Su questi principi, a mio avviso, occorre concentrare ogni sforzo per far sì che le imprese (che, non dimentichiamo, da sempre producono reddito) devono essere assolutamente tutelate dallo Stato membro, semplicemente sottraendoli alle evidenze pubbliche. D’altronde, la stessa direttiva Bolkestein, nella sua articolazione, evidenzia come si debba comunque tenere conto degli interessi dello Stato membro, poiché dalla sua applicazione esso non deve rimetterci. Molto si è discusso in questi anni a proposito di concessioni demaniali marittime e molte sono state le sentenze che hanno creato ancora maggiore confusione tra l’opinione pubblica, tra gli stessi imprenditori del settore e tra chi amministra. Ma proprio il concetto di “demanialità”, inteso quale bene dello Stato, appare trascurato nei tanti dibattiti sulla sostanza della direttiva Bolkestein.
L’Italia aveva ben disciplinato nel 2018, con la legge 145, le regole relative alle concessioni demaniali marittime almeno fino al 2033. Le imprese avrebbero avuto un importante periodo di respiro ed il legislatore avrebbe avuto il tempo per regolamentare una materia molto complessa ed importante per l’economia interna. In poche parole si avrebbe avuto l’occasione per rafforzare la legislazione in materia di demanio marittimo.

A mio avviso non sarà applicabile la sentenza del Consiglio di Stato del del 9 Novembre 2021 che ha disposto l’azzeramento dei titoli concessori al 2023. Non sarà applicabile per praticità, non sarà applicabile per questioni temporali, non sarà applicabile in quanto in netto contrasto con aspetti Costituzionali, non sarà applicabile poiché in un periodo davvero critico ben altre sono le tematiche prioritarie per il nostro paese. Oggettivamente è necessaria una regolamentazione definitiva affinché le realtà turistico/ricreative che operano sul demanio marittimo possano continuare a rappresentare quell’eccellenza da sempre riconosciuta anche a livello internazionale e certamente non la si può ottenere in appena due anni.
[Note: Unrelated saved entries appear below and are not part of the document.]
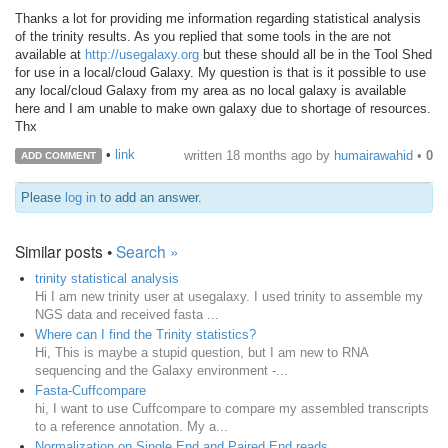
Thanks a lot for providing me information regarding statistical analysis
of the trinity results. As you replied that some tools in the are not
available at
http://usegalaxy.org
but these should all be in the Tool Shed
for use in a local/cloud Galaxy. My question is that is it possible to use
any local/cloud Galaxy from my area as no local galaxy is available
here and I am unable to make own galaxy due to shortage of resources.
Thx
•
link
written
18 months ago
by
humairawahid
•
0
ADD COMMENT
Please
log in
to add an answer.
Similar posts •
Search »
trinity statistical analysis
Hi I am new trinity user at usegalaxy. I used trinity to assemble my
NGS data and received fasta ...
Where can I find the Trinity statistics?
Hi, This is maybe a stupid question, but I am new to RNA
sequencing and the Galaxy environment -...
Fasta-Cuffcompare
hi, I want to use Cuffcompare to compare my assembled transcripts
to a reference annotation. My a...
Normalization on Single End and Paired End reads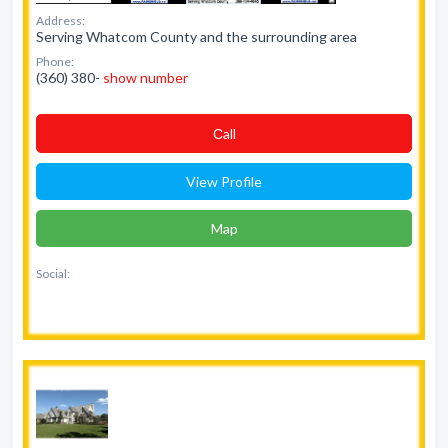
Address:
Serving Whatcom County and the surrounding area
Phone:
(360) 380-
show number
Сall
View Profile
Map
Social: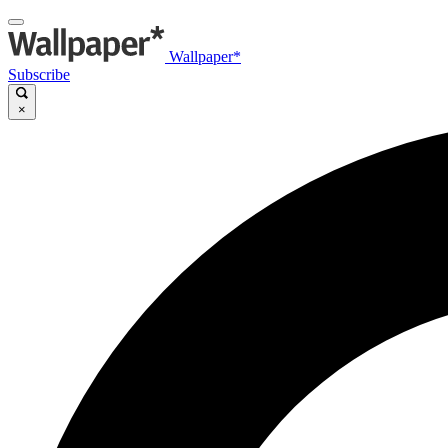
Wallpaper*
Subscribe
×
Non posso che essere d’accordo con il Professor Paolo Maddalena, Vice Presidente Emerito della Corte Costituzionale che ci ha ben spiegato come sulla base degli ultimi avvenimenti, relativi specialmente al tema della concorrenza, si è rilevato che il governo e la magistratura amministrativa, fortemente influenzati dai Trattati europei, pongono in secondo piano i principi e i diritti fondamentali della Costituzione, i quali, secondo una consolidata giurisprudenza costituzionale, detta dei contro limiti e devono prevalere sui Trattati.
Per concludere, a mio avviso, deve esserci la volontà dell’attuale esecutivo porre rimedio ad una situazione davvero pesante per il nostro Paese per vari aspetti, sociali, economici, posti di lavoro e soprattutto per continuare a rappresentare quell’eccellenza che il mondo ci riconosce.